Через семь месяцев после задержания этих четырех человек их снова перевезли, на этот раз в Сантьяго, где они встретились с губернатором. Он считал их не только военнопленными, но и джентльменами, и относился к ним более доброжелательно. Он разрешил им условно-досрочное освобождение, и пока они не пытались связаться с кем-либо в Англии, им разрешалось жить за пределами тюрьмы.

В один из вечеров они были приглашены на обед к дону Хосе Писарро, испанскому адмиралу, который преследовал эскадру Энсона в течение нескольких месяцев после ее выхода из Англии. Оказалось, что армада Писарро пыталась обогнуть мыс Горн раньше британских кораблей, надеясь перехватить их в Тихом океане, но и она была почти полностью уничтожена штормами. Один корабль с пятью сотнями человек исчез. Другой, с семью сотнями человек, затонул. Из-за задержек из-за непогоды на трех оставшихся кораблях закончилось продовольствие - моряки начали ловить крыс и продавать их друг другу по четыре доллара за штуку. В итоге большинство моряков умерло от голода. А Писарро, подавив мятеж и казнив трех заговорщиков, приказал своим немногим оставшимся в живых людям повернуть назад. Трудно сказать, кто понес более тяжелые потери - флот Энсона или Писарро.

Хотя Чип и остальные больше не находились в заключении, они не могли покинуть Чили, и их жизнь протекала ледниково. " Каждый день здесь кажется мне веком", - сетовал Дешево. Наконец, спустя два с половиной года после пленения, им сообщили, что они могут вернуться домой: хотя война за ухо Дженкинса так и не была официально разрешена, крупные наступательные операции между Великобританией и Испанией прекратились, и страны достигли соглашения об обмене пленными. Чип сел на корабль вместе с Байроном и Гамильтоном, которых он называл " моими верными спутниками и товарищами по несчастью". Кэмпбелл, однако, был оставлен. После стольких лет плена он сблизился с испанскими похитителями, и Чип обвинил его в том, что он перешел в католичество и сменил подданство с Англии на Испанию. Если это правда, то члены компании Вэйджера теперь совершили практически все тяжкие грехи, предусмотренные Военным уставом, включая государственную измену.

Когда Чип, Байрон и Гамильтон возвращались домой, они проплывали мимо острова Уэгер и огибали мыс Горн, как будто путешествуя по своему опустошенному прошлому.

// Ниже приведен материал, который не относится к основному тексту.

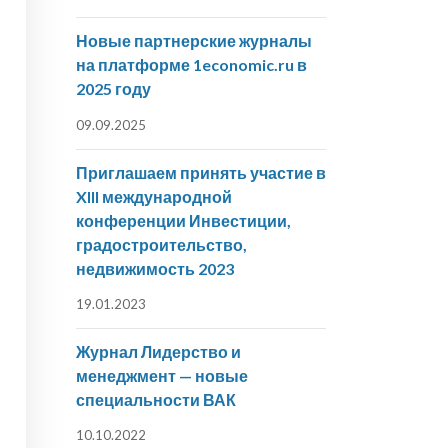
Новые партнерские журналы
на платформе 1economic.ru в
2025 году
09.09.2025
Приглашаем принять участие в
XIII международной
конференции Инвестиции,
градостроительство,
недвижимость 2023
19.01.2023
Журнал Лидерство и
менеджмент — новые
специальности ВАК
10.10.2022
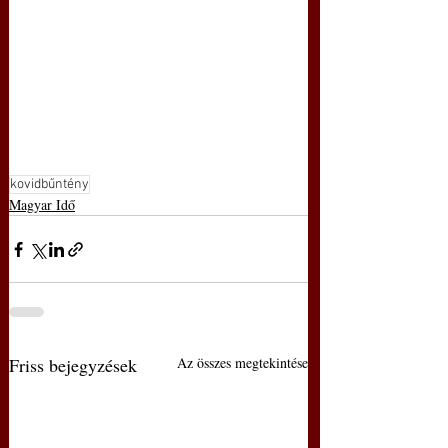
kovidbűntény
Magyar Idő
Friss bejegyzések
Az összes megtekintése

Однако в вечной тайне моря на этот раз переход был относительно спокойным. Когда они достигли Дувра, Байрон сразу же отправился в Лондон на одолженной лошади. В свои двадцать два года он был одет как нищий, и, не имея ни гроша за душой, промчался мимо платных пошлин. Позже он вспоминал, что " был вынужден обманывать, проезжая через них изо всех сил, не обращая ни малейшего внимания на людей, которые кричали, чтобы я остановился". Проносясь по грязным булыжным дорогам, он мчался через поля и деревушки, через пригороды, раскинувшиеся за пределами Лондона, крупнейшего города Европы с населением, приближающимся к 700 тыс. человек. Город - эта " огромная и чудовищная штука", как назвал его Дефо, - вырос даже за годы, прошедшие после смерти Байрона; старые дома, церкви и магазины теперь теснились среди новых кирпичных зданий, доходных домов и магазинов; улицы были забиты каретами и экипажами, аристократами, торговцами и лавочниками. Лондон был пульсирующим сердцем островной империи, построенной на сборах с моряков, рабстве и колониализме.